Le plus crucial du suspense, en cette fin de A la Recherche du temps perdu, tient à une question qui peut rester longtemps banale dans une vie mais soudain devient poignante quand on sait arriver au bout, malade, perdant force et souffle. Ce qui est le cas du narrateur dans la fiction comme de Proust dans sa vraie vie, ou ce qu'il lui en reste. « Je me disais non seulement : Est-il encore temps ? mais Suis-je en état ?'»
Après avoir évoqué les derniers mots d'un mourant à ses proches, il poursuit « Moi, c'était autre chose que j'avais à écrire, de plus long, et pour plus d'une personne. Long à écrire. Si je travaillais ce ne serait que la nuit. Mais il me faudrait beaucoup de nuits, peut être cent, peut être mille. Et je vivrais dans l'anxiété de ne pas savoir si le Maître de ma destinée, moins indulgent que le sultan Sheriar, le matin quand j'interromprais mon récit, voudrait bien surseoir à mon arrêt de mort et me permettrait de reprendre la suite le prochain soir. »
Long à écrire. Donc long à lire, forcément. Long : le mot qui éloigne à coup sûr les lecteurs contemporains pour qui l'équivalence long = ennuyeux est un axiome aussi indiscutable que ceux que nous balance Spinoza au début de l'Éthique.
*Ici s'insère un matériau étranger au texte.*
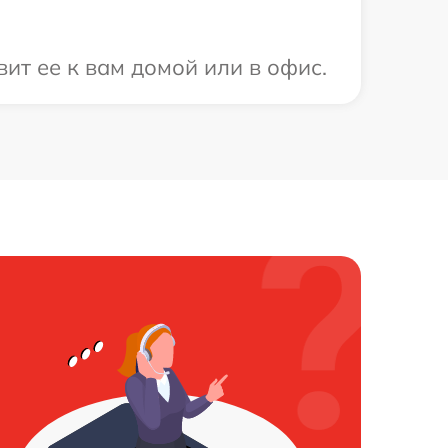
ит ее к вам домой или в офис.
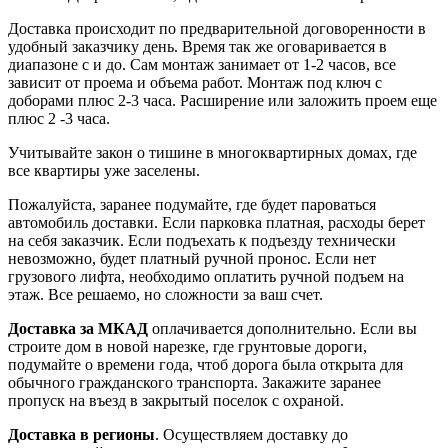
Доставка происходит по предварительной договоренности в
удобный заказчику день. Время так же оговаривается в
диапазоне с и до. Сам монтаж занимает от 1-2 часов, все
зависит от проема и объема работ. Монтаж под ключ с
доборами плюс 2-3 часа. Расширение или заложить проем еще
плюс 2 -3 часа.
Учитывайте закон о тишине в многоквартирных домах, где
все квартиры уже заселены.
Пожалуйста, заранее подумайте, где будет пароваться
автомобиль доставки. Если парковка платная, расходы берет
на себя заказчик. Если подъехать к подъезду технически
невозможно, будет платный ручной пронос. Если нет
грузового лифта, необходимо оплатить ручной подъем на
этаж. Все решаемо, но сложности за ваш счет.
Доставка за МКАД
оплачивается дополнительно. Если вы
строите дом в новой нарезке, где грунтовые дороги,
подумайте о времени года, чтоб дорога была открыта для
обычного гражданского транспорта. Закажите заранее
пропуск на въезд в закрытый поселок с охраной.
Доставка в регионы
. Осуществляем доставку до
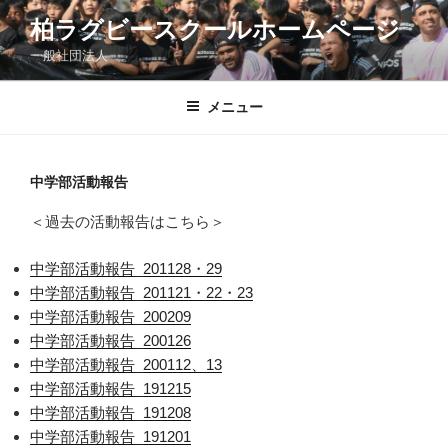
コ
柏ラグビースクールホームページ
ン
一般社団法人
テ
ン
ツ
メニュー
へ
ス
キ
中学部活動報告
ッ
＜過去の活動報告はこちら＞
プ
中学部活動報告_201128・29
中学部活動報告_201121・22・23
中学部活動報告_200209
中学部活動報告_200126
中学部活動報告_200112、13
中学部活動報告_191215
中学部活動報告_191208
中学部活動報告_191201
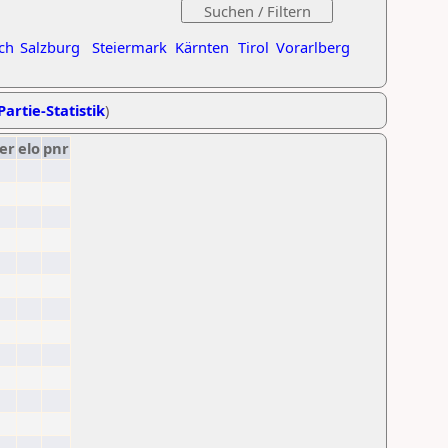
ch
Salzburg
Steiermark
Kärnten
Tirol
Vorarlberg
Partie-Statistik
)
er
elo
pnr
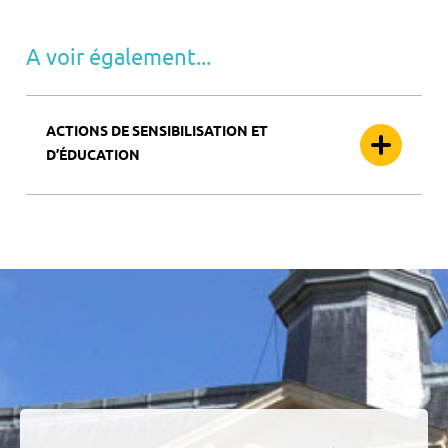
A voir également...
ACTIONS DE SENSIBILISATION ET
D’ÉDUCATION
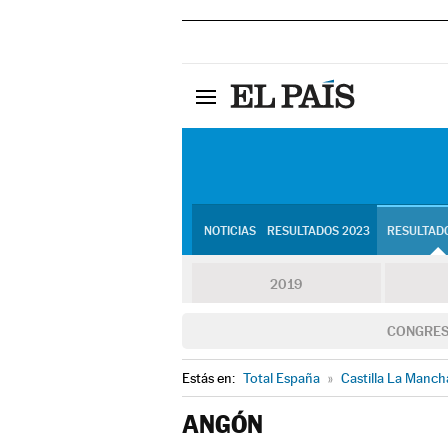
NOTICIAS
RESULTADOS 2023
RESULTADO
2019
CONGRE
Estás en:
Total España
»
Castilla La Manch
ANGÓN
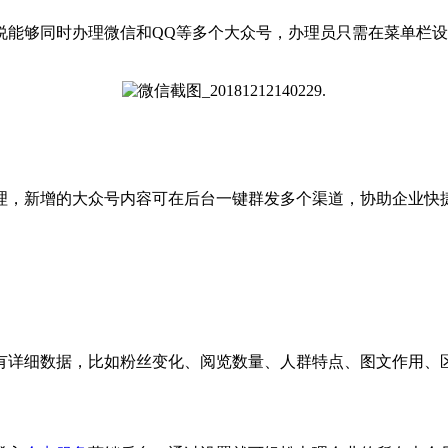
能够同时办理微信和QQ等多个大众号，办理员只需在菜单栏设
，新增的大众号内容可在后台一键群发多个渠道，协助企业快
详细数据，比如粉丝变化、阅览数量、人群特点、图文作用、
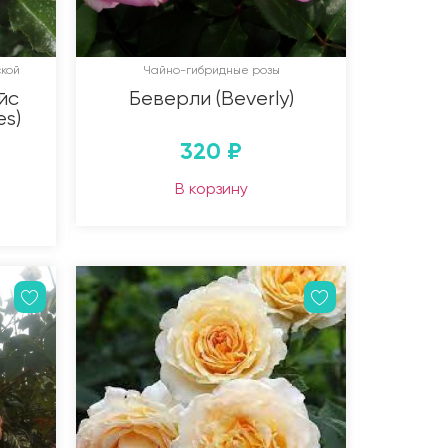
кой
Чайно-гибридные розы
йс
Беверли (Beverly)
es)
320
₽
В корзину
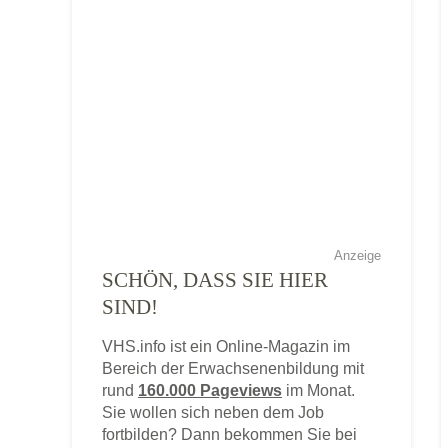
Anzeige
SCHÖN, DASS SIE HIER
SIND!
VHS.info ist ein Online-Magazin im
Bereich der Erwachsenenbildung mit
rund
160.000 Pageviews
im Monat.
Sie wollen sich neben dem Job
fortbilden? Dann bekommen Sie bei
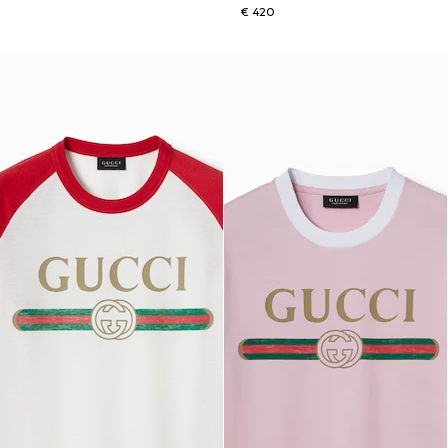
€ 420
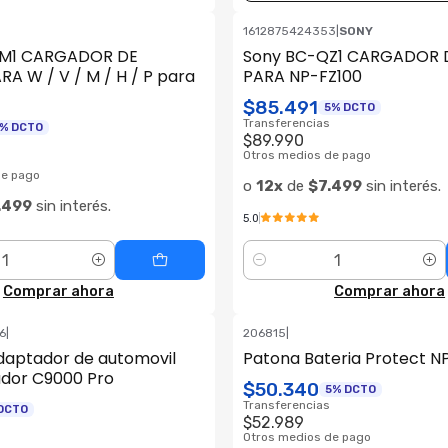
1612875424353
|
SONY
QM1 CARGADOR DE
Sony BC-QZ1 CARGADOR 
RA W / V / M / H / P para
PARA NP-FZ100
$85.491
5% DCTO
Transferencias
% DCTO
$89.990
Otros medios de pago
de pago
o
12x
de
$7.499
sin interés.
.499
sin interés.
5.0
Cantidad
Comprar ahora
Comprar ahora
6
|
206815
|
aptador de automovil
Patona Bateria Protect N
dor C9000 Pro
$50.340
5% DCTO
Transferencias
DCTO
$52.989
Otros medios de pago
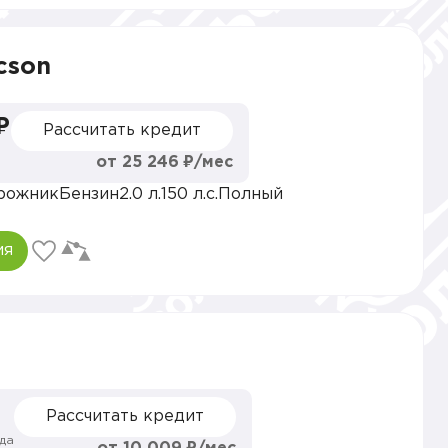
cson
₽
Рассчитать кредит
от 25 246 ₽/мес
рожник
Бензин
2.0 л.
150 л.с.
Полный
ия
Рассчитать кредит
да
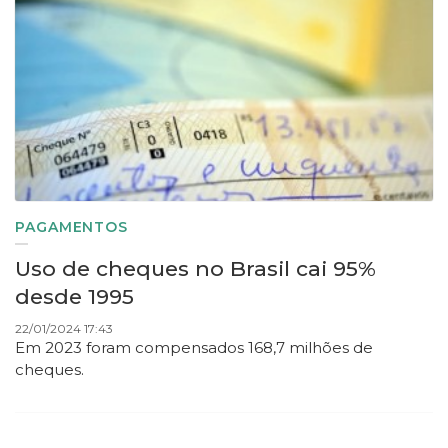
PAGAMENTOS
Uso de cheques no Brasil cai 95%
desde 1995
22/01/2024 17:43
Em 2023 foram compensados 168,7 milhões de
cheques.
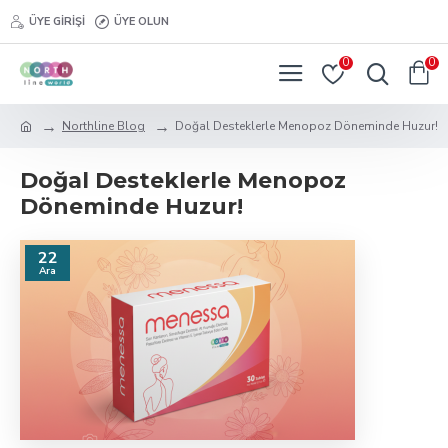
ÜYE GIRIŞI
ÜYE OLUN
0
0
Northline Blog
Doğal Desteklerle Menopoz Döneminde Huzur!
Doğal Desteklerle Menopoz
Döneminde Huzur!
22
Ara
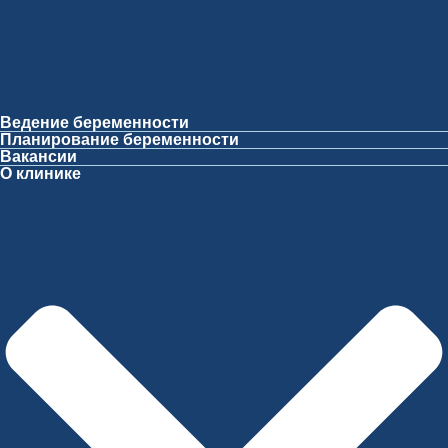
Ведение беременности
Планирование беременности
Вакансии
О клинике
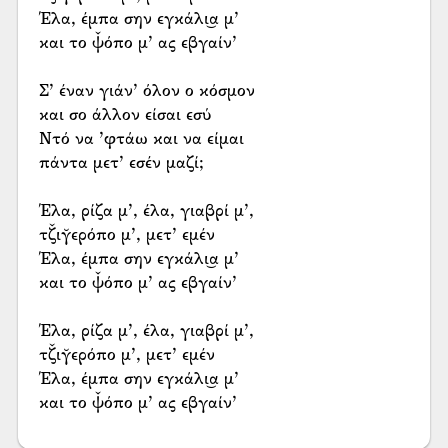
Έλα, έμπα σην εγκάλι͜α μ’
και το ψ̌όπο μ’ ας εβγαίν’
Σ’ έναν γιάν’ όλον ο κόσμον
και σο άλλον είσαι εσύ
Ντό να ’φτάω και να είμαι
πάντα μετ’ εσέν μαζί;
Έλα, ρίζα μ’, έλα, γιαβρί μ’,
τζ̌ιγ̆ερόπο μ’, μετ’ εμέν
Έλα, έμπα σην εγκάλι͜α μ’
και το ψ̌όπο μ’ ας εβγαίν’
Έλα, ρίζα μ’, έλα, γιαβρί μ’,
τζ̌ιγ̆ερόπο μ’, μετ’ εμέν
Έλα, έμπα σην εγκάλι͜α μ’
και το ψ̌όπο μ’ ας εβγαίν’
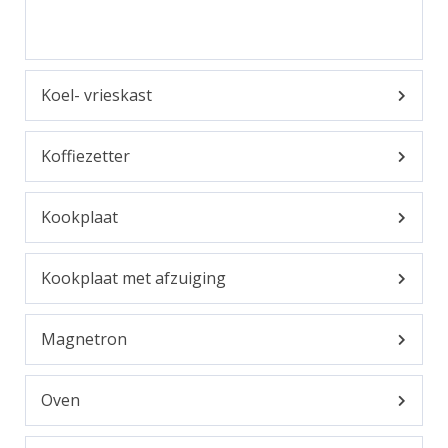
Koel- vrieskast
Koffiezetter
Kookplaat
Kookplaat met afzuiging
Magnetron
Oven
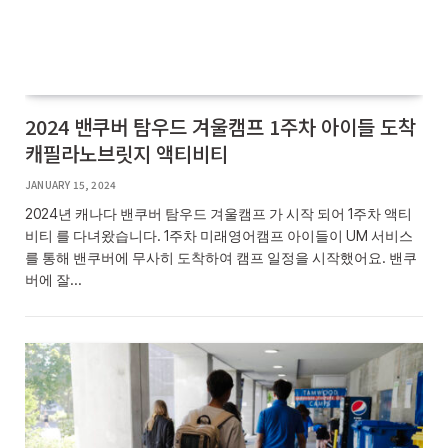
2024 밴쿠버 탐우드 겨울캠프 1주차 아이들 도착
캐필라노브릿지 액티비티
JANUARY 15, 2024
2024년 캐나다 밴쿠버 탐우드 겨울캠프 가 시작 되어 1주차 액티
비티 를 다녀왔습니다. 1주차 미래영어캠프 아이들이 UM 서비스
를 통해 밴쿠버에 무사히 도착하여 캠프 일정을 시작했어요. 밴쿠
버에 잘…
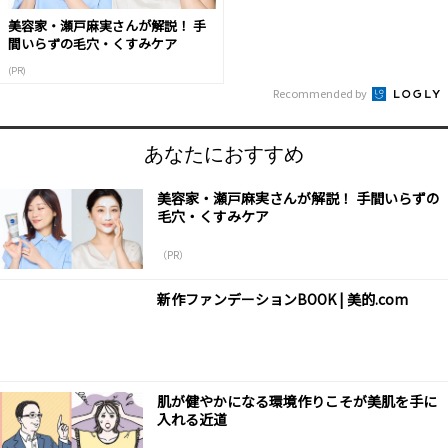
美容家・瀬戸麻実さんが解説！ 手
間いらずの毛穴・くすみケア
(PR)
Recommended by
あなたにおすすめ
美容家・瀬戸麻実さんが解説！ 手間いらずの
毛穴・くすみケア
（PR）
新作ファンデーションBOOK | 美的.com
肌が健やかになる環境作りこそが美肌を手に
入れる近道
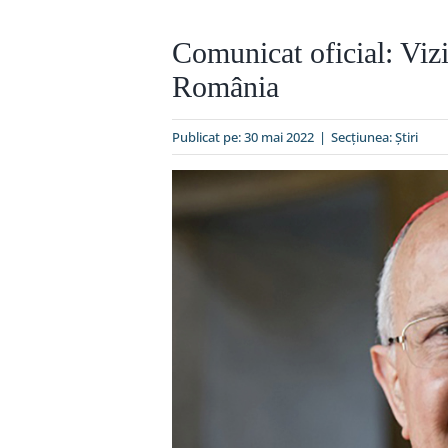
Comunicat oficial: Viz
România
Publicat pe: 30 mai 2022
|
Secțiunea:
Ştiri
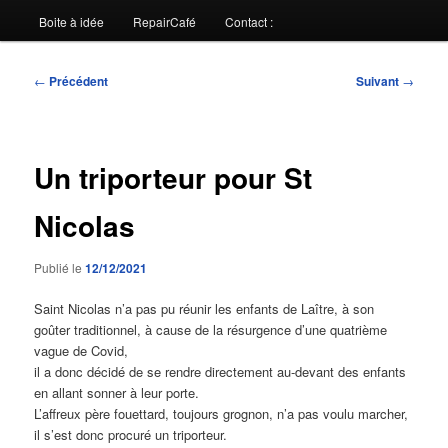
Boite à idée
RepairCafé
Contact :
Navigation
←
Précédent
Suivant
→
des
articles
Un triporteur pour St
Nicolas
Publié le
12/12/2021
Saint Nicolas n’a pas pu réunir les enfants de Laître, à son
goûter traditionnel, à cause de la résurgence d’une quatrième
vague de Covid,
il a donc décidé de se rendre directement au-devant des enfants
en allant sonner à leur porte.
L’affreux père fouettard, toujours grognon, n’a pas voulu marcher,
il s’est donc procuré un triporteur.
Genre « Tout ce qui est est ou en soi ou en autre chose. » Qu'est-ce que voulez dire contre ça ? Eh bien oui la Recherche c'est long, et c'est aussi parfois ennuyeux, pourquoi le nier.
C'est un livre qui raconte tant de choses, offre à l'imagination un tel monde d'images, met en scène une telle multitude de personnages, catalyse sans cesse une infinité de sensations et sentiments du lecteur, le tout dans une accumulation de mots bourgeonnant dans toutes ces phrases qui, hormis la première (fâcheusement semblable pour cette raison à une publicité mensongère) - et quelques autres aussi, disposées çà et là dans l'œuvre avec la précision d'un galet dans un jardin zen, déroulent leur flot complexe et ramifié à grand renfort d'incises, de subordonnées (sans oublier les parenthèses), ces phrases comme faites pour dérouter le lecteur, se dit-il tous les trois mots, si bien qu'il finit par se demander ce qu'il est venu faire dans ce labyrinthe – et c'est alors qu'il regrette (mais bien trop tard, tant il a déjà perdu de temps, ce temps de sa vie dont dès ses premiers arreuh il déplorait la brièveté, la devinant déjà sans pouvoir la comprendre ni l'expliquer) de n'avoir pas saisi le fil que lui offrait Ariane - des phrases qui avouons-le une bonne fois suffisent à faire bâiller le plus éveillé des lecteurs.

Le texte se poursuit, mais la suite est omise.